--- What to produce ---
All lines below containing "Cancel" are to be listed.

----- Stored data -----

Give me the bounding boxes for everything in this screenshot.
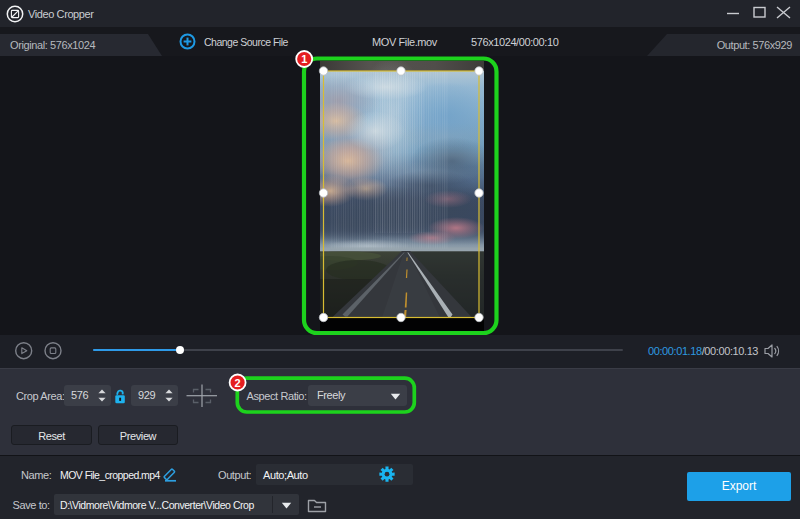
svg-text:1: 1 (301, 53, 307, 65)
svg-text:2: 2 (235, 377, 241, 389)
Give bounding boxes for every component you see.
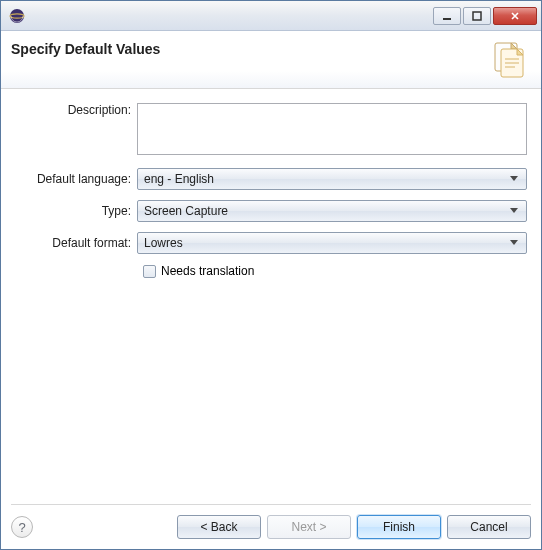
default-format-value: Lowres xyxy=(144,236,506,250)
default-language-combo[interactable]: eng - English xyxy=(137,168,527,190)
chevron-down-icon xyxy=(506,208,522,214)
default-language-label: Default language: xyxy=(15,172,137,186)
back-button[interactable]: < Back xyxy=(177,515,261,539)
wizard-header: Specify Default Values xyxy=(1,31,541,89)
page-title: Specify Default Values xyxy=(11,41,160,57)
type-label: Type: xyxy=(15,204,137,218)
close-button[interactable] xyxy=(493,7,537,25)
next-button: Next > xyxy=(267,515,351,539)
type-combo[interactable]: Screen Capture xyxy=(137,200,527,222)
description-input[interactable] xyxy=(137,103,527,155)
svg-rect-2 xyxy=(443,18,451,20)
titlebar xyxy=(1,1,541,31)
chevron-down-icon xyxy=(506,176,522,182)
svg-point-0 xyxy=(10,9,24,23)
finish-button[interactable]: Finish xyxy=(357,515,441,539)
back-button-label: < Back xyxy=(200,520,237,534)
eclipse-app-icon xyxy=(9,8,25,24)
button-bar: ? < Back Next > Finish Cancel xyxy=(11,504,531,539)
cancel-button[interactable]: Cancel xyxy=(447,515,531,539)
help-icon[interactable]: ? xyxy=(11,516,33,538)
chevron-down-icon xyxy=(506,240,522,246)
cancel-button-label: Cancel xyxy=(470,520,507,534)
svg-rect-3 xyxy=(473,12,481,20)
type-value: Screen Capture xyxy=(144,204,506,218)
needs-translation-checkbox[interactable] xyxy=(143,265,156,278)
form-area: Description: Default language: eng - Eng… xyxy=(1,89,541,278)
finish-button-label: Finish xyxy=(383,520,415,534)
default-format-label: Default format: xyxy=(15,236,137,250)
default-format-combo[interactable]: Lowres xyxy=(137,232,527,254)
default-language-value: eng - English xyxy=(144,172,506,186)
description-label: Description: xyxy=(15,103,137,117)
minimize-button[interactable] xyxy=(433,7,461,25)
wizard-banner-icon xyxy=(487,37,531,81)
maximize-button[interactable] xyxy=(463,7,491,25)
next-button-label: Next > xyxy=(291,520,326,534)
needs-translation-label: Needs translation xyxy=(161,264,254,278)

-----
----- Stored data -----

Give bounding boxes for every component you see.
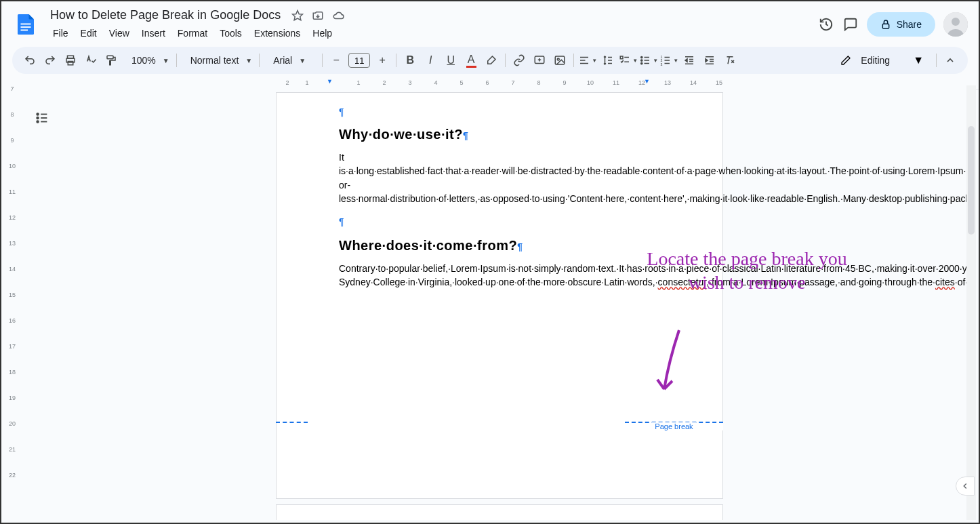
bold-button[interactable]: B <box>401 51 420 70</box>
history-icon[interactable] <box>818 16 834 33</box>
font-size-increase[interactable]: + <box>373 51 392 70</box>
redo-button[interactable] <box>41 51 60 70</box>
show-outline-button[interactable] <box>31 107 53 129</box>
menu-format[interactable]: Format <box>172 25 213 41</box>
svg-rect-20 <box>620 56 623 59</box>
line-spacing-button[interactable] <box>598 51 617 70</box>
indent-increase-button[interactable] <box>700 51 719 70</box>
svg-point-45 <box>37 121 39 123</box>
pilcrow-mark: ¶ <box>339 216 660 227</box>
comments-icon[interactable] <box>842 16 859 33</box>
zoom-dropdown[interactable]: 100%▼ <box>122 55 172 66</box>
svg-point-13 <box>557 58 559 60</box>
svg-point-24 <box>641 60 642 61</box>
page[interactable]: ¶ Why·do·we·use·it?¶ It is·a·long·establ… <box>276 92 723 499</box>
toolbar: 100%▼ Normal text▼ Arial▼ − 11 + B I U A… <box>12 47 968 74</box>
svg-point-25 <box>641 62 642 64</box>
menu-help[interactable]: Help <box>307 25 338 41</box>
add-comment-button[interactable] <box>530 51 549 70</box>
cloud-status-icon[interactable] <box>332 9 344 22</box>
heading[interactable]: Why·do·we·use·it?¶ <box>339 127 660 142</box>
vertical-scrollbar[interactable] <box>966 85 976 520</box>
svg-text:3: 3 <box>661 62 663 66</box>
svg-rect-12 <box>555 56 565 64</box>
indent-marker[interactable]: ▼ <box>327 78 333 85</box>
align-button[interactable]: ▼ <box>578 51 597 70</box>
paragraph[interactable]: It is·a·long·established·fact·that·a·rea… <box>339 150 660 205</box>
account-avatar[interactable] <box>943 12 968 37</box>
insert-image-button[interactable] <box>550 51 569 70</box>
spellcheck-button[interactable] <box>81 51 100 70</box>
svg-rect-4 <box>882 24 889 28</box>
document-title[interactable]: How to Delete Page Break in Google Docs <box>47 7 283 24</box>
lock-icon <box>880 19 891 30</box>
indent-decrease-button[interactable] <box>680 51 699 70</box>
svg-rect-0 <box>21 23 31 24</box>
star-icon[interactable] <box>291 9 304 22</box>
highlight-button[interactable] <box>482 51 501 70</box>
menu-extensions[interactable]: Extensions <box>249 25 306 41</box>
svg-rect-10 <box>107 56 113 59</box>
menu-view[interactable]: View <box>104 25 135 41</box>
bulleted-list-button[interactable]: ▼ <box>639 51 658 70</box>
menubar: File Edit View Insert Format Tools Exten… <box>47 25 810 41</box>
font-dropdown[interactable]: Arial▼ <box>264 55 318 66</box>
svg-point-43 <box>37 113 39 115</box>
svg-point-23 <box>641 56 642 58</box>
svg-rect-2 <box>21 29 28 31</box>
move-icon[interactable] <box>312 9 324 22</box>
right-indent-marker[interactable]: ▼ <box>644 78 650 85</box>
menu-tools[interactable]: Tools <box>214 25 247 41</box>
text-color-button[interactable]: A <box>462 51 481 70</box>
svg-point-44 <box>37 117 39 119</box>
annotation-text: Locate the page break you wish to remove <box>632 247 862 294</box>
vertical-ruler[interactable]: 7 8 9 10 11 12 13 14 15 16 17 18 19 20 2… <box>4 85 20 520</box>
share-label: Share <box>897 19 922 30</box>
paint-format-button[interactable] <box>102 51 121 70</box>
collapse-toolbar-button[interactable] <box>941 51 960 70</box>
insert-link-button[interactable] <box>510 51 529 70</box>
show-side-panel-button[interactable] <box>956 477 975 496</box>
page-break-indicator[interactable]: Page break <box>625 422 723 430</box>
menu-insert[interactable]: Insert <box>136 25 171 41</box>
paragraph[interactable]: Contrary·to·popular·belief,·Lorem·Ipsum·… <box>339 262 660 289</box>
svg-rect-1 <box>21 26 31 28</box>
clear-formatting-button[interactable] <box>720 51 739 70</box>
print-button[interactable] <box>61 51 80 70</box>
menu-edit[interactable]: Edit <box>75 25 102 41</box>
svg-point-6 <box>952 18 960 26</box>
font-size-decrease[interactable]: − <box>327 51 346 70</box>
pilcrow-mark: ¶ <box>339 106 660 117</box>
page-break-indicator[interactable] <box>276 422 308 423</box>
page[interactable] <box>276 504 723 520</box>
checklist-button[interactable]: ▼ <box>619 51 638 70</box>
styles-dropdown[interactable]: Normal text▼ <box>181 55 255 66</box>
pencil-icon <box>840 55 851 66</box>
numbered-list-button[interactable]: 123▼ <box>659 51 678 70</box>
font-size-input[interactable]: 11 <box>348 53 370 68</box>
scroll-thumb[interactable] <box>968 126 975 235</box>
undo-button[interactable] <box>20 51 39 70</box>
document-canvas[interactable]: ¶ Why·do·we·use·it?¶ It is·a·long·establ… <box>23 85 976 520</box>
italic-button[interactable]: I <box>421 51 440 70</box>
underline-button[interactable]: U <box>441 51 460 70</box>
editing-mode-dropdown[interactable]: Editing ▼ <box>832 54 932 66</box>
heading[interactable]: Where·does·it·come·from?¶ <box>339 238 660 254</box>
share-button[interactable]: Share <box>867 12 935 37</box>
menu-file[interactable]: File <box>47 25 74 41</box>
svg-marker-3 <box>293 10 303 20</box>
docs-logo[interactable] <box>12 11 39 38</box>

-----

--- Task response ---
button-bar: ? < Back Next > Finish Cancel xyxy=(11,504,531,539)
cancel-button[interactable]: Cancel xyxy=(447,515,531,539)
cancel-button-label: Cancel xyxy=(470,520,507,534)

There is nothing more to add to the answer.